L'articolo che segue è un omaggio alla sua memoria, e insieme
il riconoscimento dei valori di servizio della sua opera di ricercatore,
di trascrittore, di scopritore di documenti sommersi.
"Resterà qualche cosa di noi, dopo?", mi chiese un
giorno Verri. Non sapevo del suo sodalizio amichevole con un cistercense.
E questo "pezzo" me lo diede quasi di soppiatto, con pudica
noncuranza. Non avrei potuto immaginare che sarebbe stato un inedito
postumo. Né che ne avrei scritto come di un metallo prezioso
estratto dai giacimenti della memoria. E' saltato fuori, straordinariamente,
in questi giorni, insieme con un saggio critico su Antonio, scritto
da Nicola Carducci, che sarà pubblicato presto in "Apulia".
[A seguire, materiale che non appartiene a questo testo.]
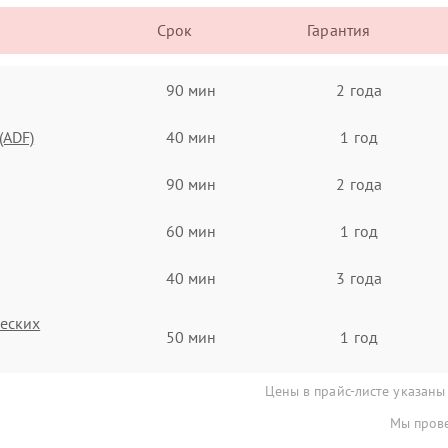
Срок
Гарантия
90 мин
2 года
(ADF)
40 мин
1 год
90 мин
2 года
60 мин
1 год
40 мин
3 года
ческих
50 мин
1 год
Цены в прайс-листе указаны
Мы прове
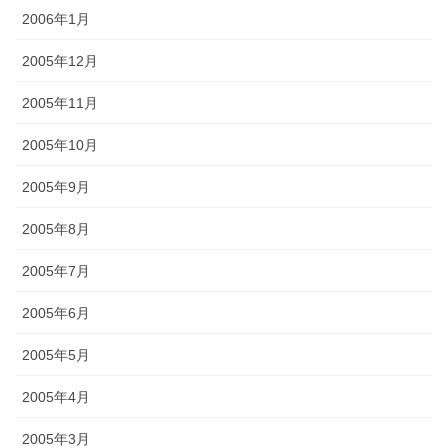
2006年1月
2005年12月
2005年11月
2005年10月
2005年9月
2005年8月
2005年7月
2005年6月
2005年5月
2005年4月
2005年3月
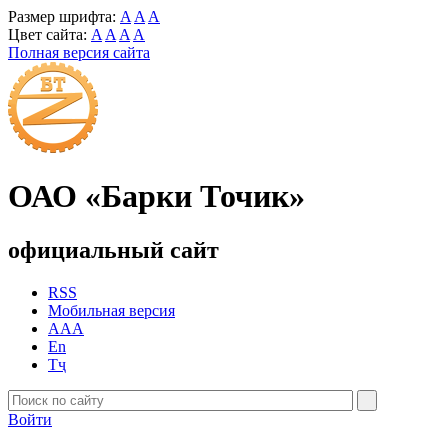
Размер шрифта:
A
A
A
Цвет сайта:
A
A
A
A
Полная версия сайта
ОАО «Барки Точик»
официальный сайт
RSS
Мобильная версия
AAA
En
Тҷ
Войти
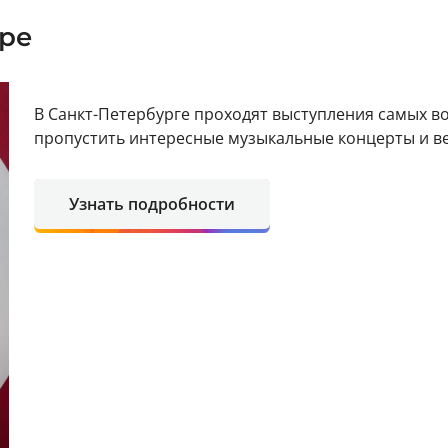
бре
В Санкт-Петербурге проходят выступления самых в
пропустить интересные музыкальные концерты и в
Узнать подробности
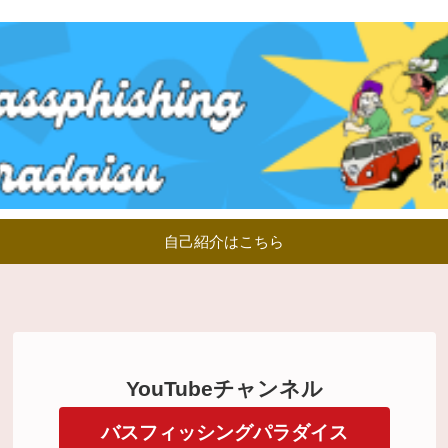
自己紹介はこちら
YouTubeチャンネル
バスフィッシングパラダイス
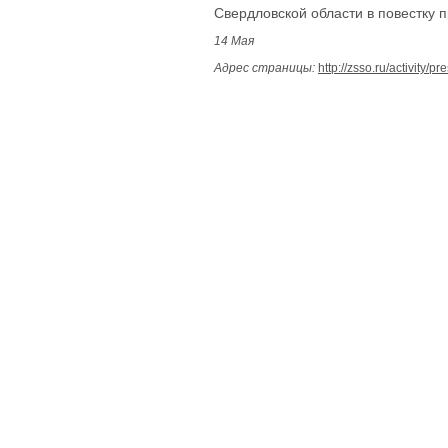
Свердловской области в повестку 
14 Мая
Адрес страницы:
http://zsso.ru/activity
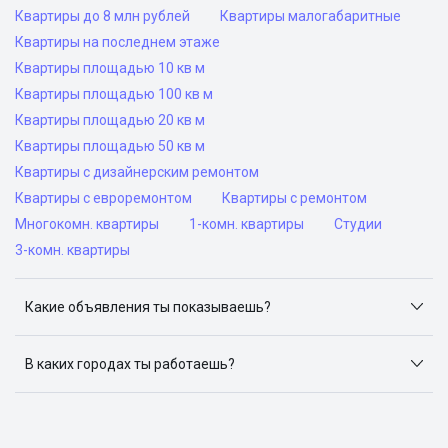
Квартиры до 8 млн рублей
Квартиры малогабаритные
Квартиры на последнем этаже
Квартиры площадью 10 кв м
Квартиры площадью 100 кв м
Квартиры площадью 20 кв м
Квартиры площадью 50 кв м
Квартиры с дизайнерским ремонтом
Квартиры с евроремонтом
Квартиры с ремонтом
Многокомн. квартиры
1-комн. квартиры
Студии
3-комн. квартиры
Какие объявления ты показываешь?
Я отслеживаю объявления на популярных сайтах
объявлений: ЦИАН, Домклик, Яндекс.Недвижимость,
В каких городах ты работаешь?
Авито, Самолет.Плюс.
Поиск жилья доступен в следующих городах: Москва,
Санкт-Петербург, Архангельск, Сочи, Волгоград,
Воронеж, Екатеринбург, Казань, Краснодар, Красноярск,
Forse, tra le pareti essenziali del convento di Martano Antonio cercava,
con la consueta discrezione, una risposta a quella domanda. O lo affascinava
la vita dell'eremo, e ne voleva penetrare il grimaldello segreto,
il richiamo, la "voce senza volto". Chissà. Ora è
tutto dentro quel "dopo", e sa, conosce la risposta che
- colto di sorpresa - non seppi dargli. Lo avrà fatto, almeno,
con ben altri strumenti intellettuali e spirituali, il cistercense
col quale passeggiava tra le celle e il chiostro del convento martanese?
a. b.
Una nota rivista
letteraria di Siena (1) pubblicò un mio commento su un caso
di "ripudio" avvenuto nella provincia di Lecce nel XIII
secolo su applicazione della disposizione in materia emanata da Federico
I ("iuxta lege Domini Federici").
Il mio commento poggiava sul contenuto di una pergamena, datami in
temporanea visione da un mio carissimo amico di Manduria, discendente
di uno dei protagonisti, che s'avvalse della tanto discussa, anche
allora, "Lege Domini Federici" sull'applicazione del "ripudio"
(2). Si trattava di Federico I Hohenstaufen (Barbarossa, figlio di
Federico il Guercio, duca di Svevia, padre di Arrigo VI e nonno di
Federico II). Di lui la storia medioevale ci dà molte notizie.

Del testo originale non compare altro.